Deep Learning for Symbolic Mathematics - lucidrains
https://openreview.net/pdf?id=S1eZYeHFDS
======
wwalker3
The authors have shown a very nice and (to me) non-intuitive result. But
they're playing a little fast and loose with their comparison to Mathematica.
They're comparing their algorithm's accuracy (solution correctness vs.
incorrectness), with Mathematica's ability to find the correct solution in
less than 30 seconds. This is a very important distinction! Mathematica will
never silently return an incorrect solution (barring software bugs, of
course). And Mathematica can often take minutes to evaluate what appears to be
a simple integral, so a 30-second timeout is far too short, unless you're
simply trying to compare the computational efficiency of the two approaches.

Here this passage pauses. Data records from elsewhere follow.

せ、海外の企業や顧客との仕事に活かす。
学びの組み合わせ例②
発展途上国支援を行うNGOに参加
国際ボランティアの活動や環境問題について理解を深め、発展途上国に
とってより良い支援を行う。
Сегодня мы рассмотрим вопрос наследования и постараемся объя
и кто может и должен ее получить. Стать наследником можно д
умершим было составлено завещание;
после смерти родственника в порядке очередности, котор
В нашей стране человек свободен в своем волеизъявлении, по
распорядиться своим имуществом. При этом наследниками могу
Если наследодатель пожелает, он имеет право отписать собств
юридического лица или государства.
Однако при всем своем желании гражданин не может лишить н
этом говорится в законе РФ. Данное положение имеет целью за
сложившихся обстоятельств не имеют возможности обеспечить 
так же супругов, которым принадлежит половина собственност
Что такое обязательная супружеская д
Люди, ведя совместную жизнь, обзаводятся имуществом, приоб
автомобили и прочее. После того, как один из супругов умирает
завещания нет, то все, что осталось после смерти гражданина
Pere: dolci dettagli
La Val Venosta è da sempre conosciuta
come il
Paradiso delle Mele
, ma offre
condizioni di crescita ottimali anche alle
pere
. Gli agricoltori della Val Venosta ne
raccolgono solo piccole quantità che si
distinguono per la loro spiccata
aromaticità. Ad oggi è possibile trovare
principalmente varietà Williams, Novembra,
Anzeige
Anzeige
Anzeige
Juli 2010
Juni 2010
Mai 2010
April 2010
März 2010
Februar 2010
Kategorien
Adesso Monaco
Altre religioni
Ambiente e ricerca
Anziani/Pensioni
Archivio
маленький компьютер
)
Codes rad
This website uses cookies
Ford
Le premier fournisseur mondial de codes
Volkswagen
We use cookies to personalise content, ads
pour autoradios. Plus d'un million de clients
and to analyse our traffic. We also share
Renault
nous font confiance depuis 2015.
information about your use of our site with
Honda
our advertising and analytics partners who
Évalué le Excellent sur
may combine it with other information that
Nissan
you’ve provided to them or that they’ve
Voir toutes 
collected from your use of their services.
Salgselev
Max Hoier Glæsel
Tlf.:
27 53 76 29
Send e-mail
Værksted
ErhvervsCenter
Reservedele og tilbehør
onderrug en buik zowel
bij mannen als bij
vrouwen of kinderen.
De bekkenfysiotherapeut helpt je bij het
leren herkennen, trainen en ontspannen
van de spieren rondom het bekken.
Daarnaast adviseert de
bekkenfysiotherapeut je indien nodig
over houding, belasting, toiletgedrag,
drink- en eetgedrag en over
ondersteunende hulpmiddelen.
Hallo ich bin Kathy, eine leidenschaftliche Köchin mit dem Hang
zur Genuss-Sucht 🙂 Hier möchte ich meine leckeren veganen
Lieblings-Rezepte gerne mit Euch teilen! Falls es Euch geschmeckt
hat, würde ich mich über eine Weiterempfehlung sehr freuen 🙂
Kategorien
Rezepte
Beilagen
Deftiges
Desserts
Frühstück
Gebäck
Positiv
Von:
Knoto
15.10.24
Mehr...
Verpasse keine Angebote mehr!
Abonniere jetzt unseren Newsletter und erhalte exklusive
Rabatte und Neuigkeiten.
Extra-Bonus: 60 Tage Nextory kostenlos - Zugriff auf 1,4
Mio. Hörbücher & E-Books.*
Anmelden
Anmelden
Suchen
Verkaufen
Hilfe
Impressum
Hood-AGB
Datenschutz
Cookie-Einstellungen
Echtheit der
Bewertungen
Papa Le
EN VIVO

There may be other subtleties as well. Mathematica works in the complex domain
by default, which makes many operations more difficult, but the authors
discard expressions which contain complex-valued coefficients as "invalid",
which makes me think they're implicitly working in the real domain. Do they
restrict Mathematica to the real domain when they invoke it? Perhaps, but they
don't say one way or the other. And do they try common tricks like invoking
FullSimplify[] on an expression/equation before attempting to operate on it?
I'd like to see more details of their methodology.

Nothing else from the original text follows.